Ornamentation plays a leading role in redefining Old World forms for the modern eye. Nailhead studs are everywhere, even making their way onto tables. Todd Hase's Louis XXI collection features contemporary upholstery on traditional French wood bases lacquered in olive green and oxblood red. At Kneedler-Fauchère, the L.A. interior design firm of Hendrix Allardyce is unveiling a 10-years-in-the-making line of neoclassical and Mediterranean designs with lavish details, including leather tufted chairs with buttons shaped into flower buds.
"It is really remarkable that so much of the finest furniture is designed and manufactured in Southern California," Kneedler-Fauchère's Lawenda says. "That's why WestWeek is important: to make the public aware that we are blessed to have these companies here."
Promoting the Pacific Design Center as an important source for California décor has become the mission of Charles Cohen, who bought the landmark designers call "the blue whale" in 1999, when it was something of a white elephant. Cohen, who also owns the Decoration and Design Building, a collection of to-the-trade showrooms in New York, was "knocked out" by Cesar Pelli's architecture and inspired to create "a design center that's never been done before."
The sharply dressed Cohen, 53, who bears a slight resemblance to a young Burt Bacharach, has made the Pacific Design Center a destination for the Hollywood set.
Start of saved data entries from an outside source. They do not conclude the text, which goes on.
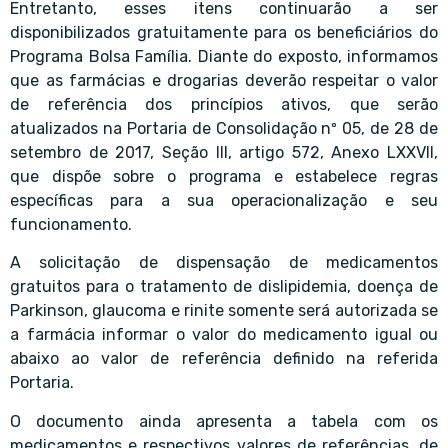
Entretanto, esses itens continuarão a ser
disponibilizados gratuitamente para os beneficiários do
Programa Bolsa Família. Diante do exposto, informamos
que as farmácias e drogarias deverão respeitar o valor
de referência dos princípios ativos, que serão
atualizados na Portaria de Consolidação nº 05, de 28 de
setembro de 2017, Seção III, artigo 572, Anexo LXXVII,
que dispõe sobre o programa e estabelece regras
específicas para a sua operacionalização e seu
funcionamento.
A solicitação de dispensação de medicamentos
gratuitos para o tratamento de dislipidemia, doença de
Parkinson, glaucoma e rinite somente será autorizada se
a farmácia informar o valor do medicamento igual ou
abaixo ao valor de referência definido na referida
Portaria.
O documento ainda apresenta a tabela com os
medicamentos e respectivos valores de referências, de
It was the site of this year's Oscar-viewing party hosted by Elton John and other charity galas.
"I am opening up the public areas of the Pacific Design Center," he says, "to bring people to our doorstep and hopefully convert them into customers who will visit the showrooms with design professionals." He says the center has a roster of 15 decorators whose work can be reviewed by potential clients. The manager of this referral program, Robert Ketterman, also can shop for and with individuals (at a cost of $125 an hour) and make purchases from showrooms on their behalf.
In the last six years, Cohen also has brought in a satellite gallery of the Museum of Contemporary Art, renovated the SilverScreen Theatre and opened it to film industry screenings, brought in Charlie Palmer's Astra West restaurant, built plazas and fountains and added the Oldenburg-esque sculptures of a lamp and chair that have become signatures of the building.
These improvements have raised occupancy to more than 90%, up from 60% in 1999, with recent high-profile showroom additions such as Barclay Butera Home; Hunt, who will premiere an exclusive collection by Rose Tarlow; and Lavin, who represents the hip wallpaper company Twenty2 as well as Wendell Castle, one of the last living midcentury furniture designers.
"It's a vote of confidence to have tenants like Thomas Lavin, who is young and dynamic, and Holly Hunt, who has five showrooms across the country and is tried and true but still at the forefront of design," Cohen says.
For Hunt, the decision was a no-brainer.
"It's like when somebody asked Willie Sutton why he robbed banks and he said, 'That's where the money is.' New York is still a center, but L.A. is much more design-conscious and willing to spend money."